How to Use Broadcast Joins in PySpark

Joins are the most expensive operations in distributed data processing. When you join two large DataFrames in PySpark, Spark must shuffle data across the network so that matching keys end up on the...

Key Insights

  • Broadcast joins eliminate expensive shuffle operations by replicating small tables to all worker nodes, often delivering 10x or greater performance improvements for joins between large and small datasets.
  • Use broadcast joins when your smaller table fits comfortably in executor memory (default threshold is 10MB, but you can safely increase this to 100MB-1GB depending on your cluster configuration).
  • Always verify your broadcast join is actually executing by checking the query plan with .explain()—Spark’s optimizer sometimes makes unexpected decisions.

The Cost of Joins in Distributed Systems

Joins are the most expensive operations in distributed data processing. When you join two large DataFrames in PySpark, Spark must shuffle data across the network so that matching keys end up on the same partition. This shuffle operation involves serializing data, writing to disk, transferring across the network, and deserializing on the receiving end.

For a standard sort-merge join between two tables with millions of rows each, you’re looking at shuffling both datasets entirely.
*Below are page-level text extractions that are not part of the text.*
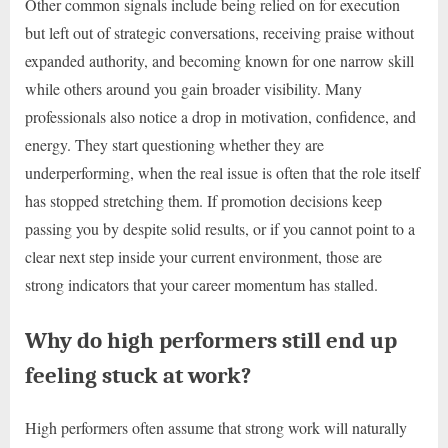
Other common signals include being relied on for execution
but left out of strategic conversations, receiving praise without
expanded authority, and becoming known for one narrow skill
while others around you gain broader visibility. Many
professionals also notice a drop in motivation, confidence, and
energy. They start questioning whether they are
underperforming, when the real issue is often that the role itself
has stopped stretching them. If promotion decisions keep
passing you by despite solid results, or if you cannot point to a
clear next step inside your current environment, those are
strong indicators that your career momentum has stalled.
Why do high performers still end up
feeling stuck at work?
High performers often assume that strong work will naturally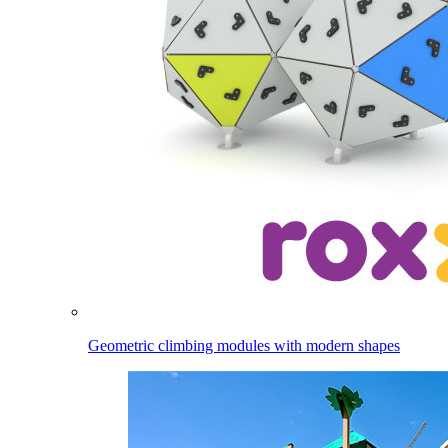
Geometric climbing modules with modern shapes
The network I/O alone can dominate your job’s runtime, and if you’re paying for cloud compute, it’s dominating your bill too.

Broadcast joins solve this problem for a specific but common scenario: when one of your tables is small enough to fit in memory on each executor.

What is a Broadcast Join?

A broadcast join works by copying the entire smaller DataFrame to every worker node in your cluster. Once the small table exists locally on each executor, Spark can join it with partitions of the large table without any shuffle.
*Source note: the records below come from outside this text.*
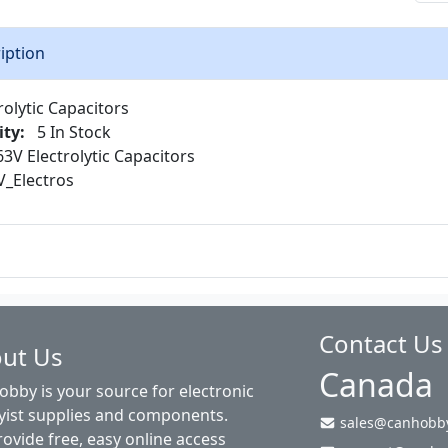
iption
rolytic Capacitors
ity:
5 In Stock
3V Electrolytic Capacitors
_Electros
Contact Us
ut Us
Canada
bby is your source for electronic
ist supplies and components.
sales@canhobby
ovide free, easy online access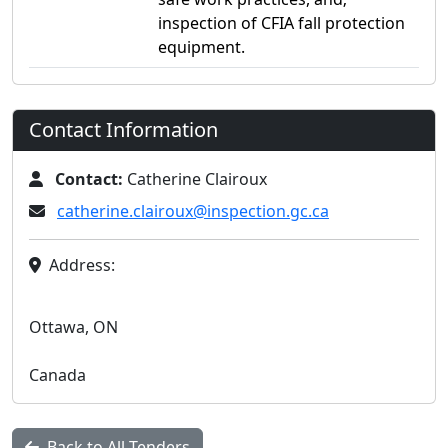
inspection of CFIA fall protection
equipment.
Contact Information
Contact:
Catherine Clairoux
catherine.clairoux@inspection.gc.ca
Address:
Ottawa, ON
Canada
Back to All Tenders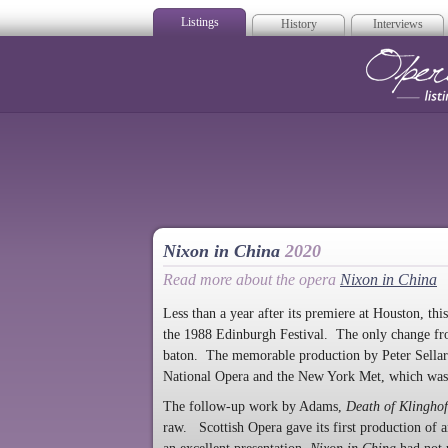
Listings
History
Interviews
Op
Nixon in China
2020
Read more about the opera
Nixon in China
Less than a year after its premiere at Houston, t
the 1988 Edinburgh Festival. The only change fro
baton. The memorable production by Peter Sellars 
National Opera and the New York Met, which was r
The follow-up work by Adams,
Death of Klinghof
raw. Scottish Opera gave its first production of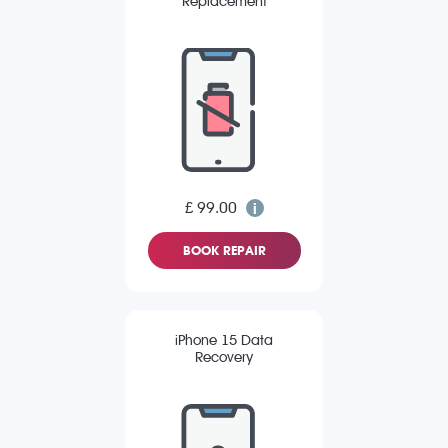
Replacement
£ 99.00
BOOK REPAIR
iPhone 15 Data
Recovery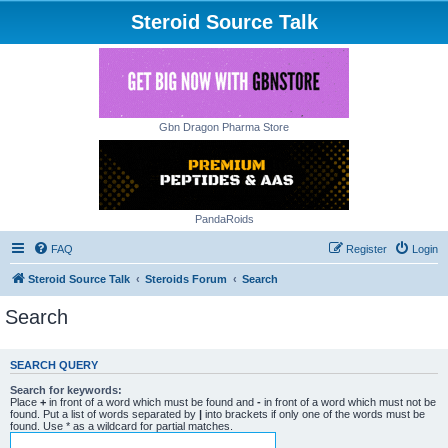
Steroid Source Talk
Gbn Dragon Pharma Store
PandaRoids
FAQ
Register
Login
Steroid Source Talk
Steroids Forum
Search
Search
SEARCH QUERY
Search for keywords:
Place
+
in front of a word which must be found and
-
in front of a word which must not be
found. Put a list of words separated by
|
into brackets if only one of the words must be
found. Use * as a wildcard for partial matches.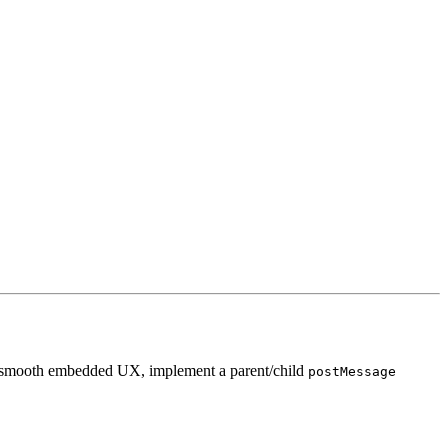
 a smooth embedded UX, implement a parent/child
postMessage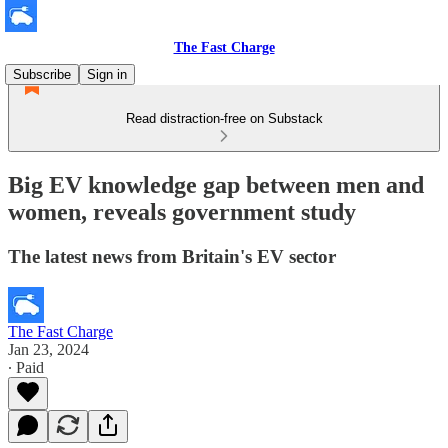
The Fast Charge
Subscribe
Sign in
Read distraction-free on Substack
Big EV knowledge gap between men and
women, reveals government study
The latest news from Britain's EV sector
The Fast Charge
Jan 23, 2024
∙ Paid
Here’s the mental model: instead of moving mountain-sized data around, you photocopy the small lookup table and hand a copy to every worker. Each worker then joins their local partition of the large table against their local copy of the small table.

Let’s see the difference in execution plans:

from pyspark.sql import SparkSession
from pyspark.sql import functions as F

spark = SparkSession.builder.appName("BroadcastJoinDemo").getOrCreate()
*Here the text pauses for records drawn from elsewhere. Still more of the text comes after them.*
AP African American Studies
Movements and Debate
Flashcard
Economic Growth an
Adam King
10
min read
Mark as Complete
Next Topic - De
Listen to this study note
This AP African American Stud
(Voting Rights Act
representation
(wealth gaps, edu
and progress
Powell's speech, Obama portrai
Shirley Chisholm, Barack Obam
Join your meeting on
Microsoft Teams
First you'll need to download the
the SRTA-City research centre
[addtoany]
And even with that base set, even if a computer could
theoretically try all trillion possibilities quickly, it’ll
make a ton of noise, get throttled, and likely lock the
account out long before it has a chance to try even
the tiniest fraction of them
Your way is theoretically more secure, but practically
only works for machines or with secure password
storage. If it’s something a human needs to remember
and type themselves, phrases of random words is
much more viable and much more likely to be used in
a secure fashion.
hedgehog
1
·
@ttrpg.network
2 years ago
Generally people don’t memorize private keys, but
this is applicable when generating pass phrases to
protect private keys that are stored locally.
# Create sample DataFrames
large_df = spark.range(10000000).withColumn("category_id", (F.col("id") % 100).cast("int"))
small_df = spark.range(100).withColumnRenamed("id", "category_id").withColumn("category_name", F.concat(F.lit("Category_"), F.col("category_id")))

# Standard join (will use SortMergeJoin for large tables)
standard_join = large_df.join(small_df, "category_id")
print("=== Standard Join Plan ===")
standard_join.explain()

# Broadcast join
broadcast_join = large_df.join(F.broadcast(small_df), "category_id")
print("=== Broadcast Join Plan ===")
broadcast_join.explain()

The standard join plan shows SortMergeJoin with Exchange nodes (shuffles) on both inputs. The broadcast join plan shows BroadcastHashJoin with BroadcastExchange only on the small table—no shuffle on the large table.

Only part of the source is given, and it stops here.